Alane.Sthefany 20/03/2022
A Metamorfose - Frank Kafka
O início de todo livro é fundamental para o seu sucesso, e,
provavelmente, em A metamorfose , Kafka escreveu a primeira linha mais impactante da literatura contemporânea:
?Quando Gregor
Samsa, certa manhã, acordou de sonhos intranquilos, encontrou-se
em sua cama metamorfoseado em um inseto monstruoso?
Essa única sentença
leva o leitor a imaginar todas as implicações de se acordar diferente,
depois de consideráveis ?sonhos intranquilos?.
[...]
Ah, e preste atenção ao
acordar depois de ler este livro: talvez você tenha sonhos
intranquilos, e certamente não será a mesma pessoa de antes.
PETÊ RISSATTI
[...] ?? Spoiler ??
Minhas Considerações do Livro
Metamorfose (Clássico) ???
Eu chorei lendo esse livro, e não esperava por isso. Mas durante a leitura, me coloquei no lugar de Gregor.

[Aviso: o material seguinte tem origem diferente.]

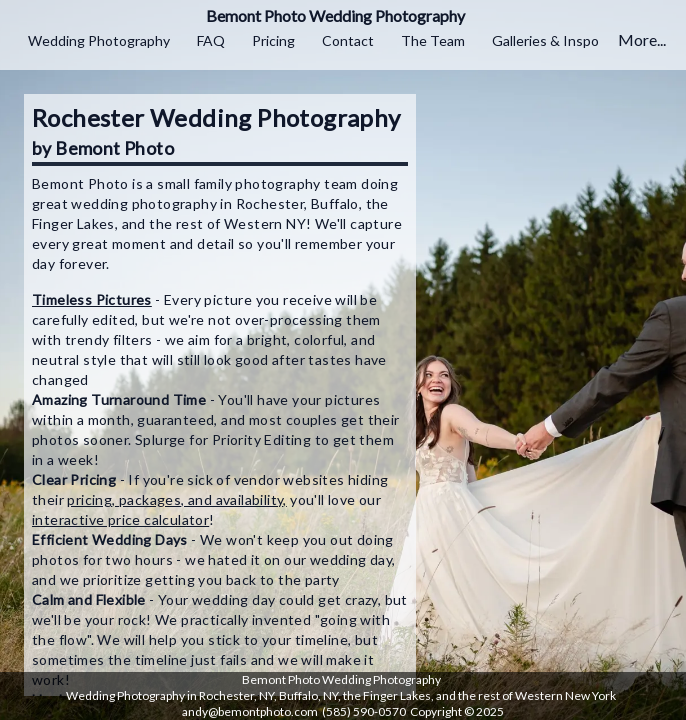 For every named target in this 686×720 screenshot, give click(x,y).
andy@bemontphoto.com (250, 711)
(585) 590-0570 (364, 711)
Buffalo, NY (308, 695)
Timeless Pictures (92, 299)
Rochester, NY (236, 695)
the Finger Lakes (387, 695)
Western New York (565, 695)
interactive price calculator (120, 519)
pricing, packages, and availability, (176, 499)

Ele que em uma bela manhã, sendo um jovem comum, caixeiro viajante, trabalhador,
que sustenta a falência de sua família, encontra-se metamorfoseado
em um inseto monstruoso.
Senti que ele era como um desconhecido na própria casa, para a sua família, mesmo antes de ser sobrenaturalmente transformado nesse inseto monstruoso, antes mesmo dele sofrer uma Metamorfose.
A família dele me passaram a impressão de que só estavam escorando nele, sendo dependente do Gregor, o explorando, mesmo que o mesmo, fizesse de tudo para o bem-estar da família, que morava em um grande apartamento, mas que ele mal tinha tempo de aproveitá-lo, já que vivia viajando, devido ao serviço e as despesas e dívidas que deveria pagar (até mesmo da família). É notório, a esperança que ele tinha de deixar esse emprego, no entanto, tinha suas responsabilidades e também as da família sobre seus ombros, já que a irmã, era menor de idade e os pais já eram de idade e não tinha tanto robustez e força (segundo Gregor). Mas por incrível que pareça, depois de Gregor sofrer essa Metamorfose, todos eles mudaram suas rotinas, e começaram a se responsabilizar por eles mesmos (do contrário, morreriam de fome e a míngua).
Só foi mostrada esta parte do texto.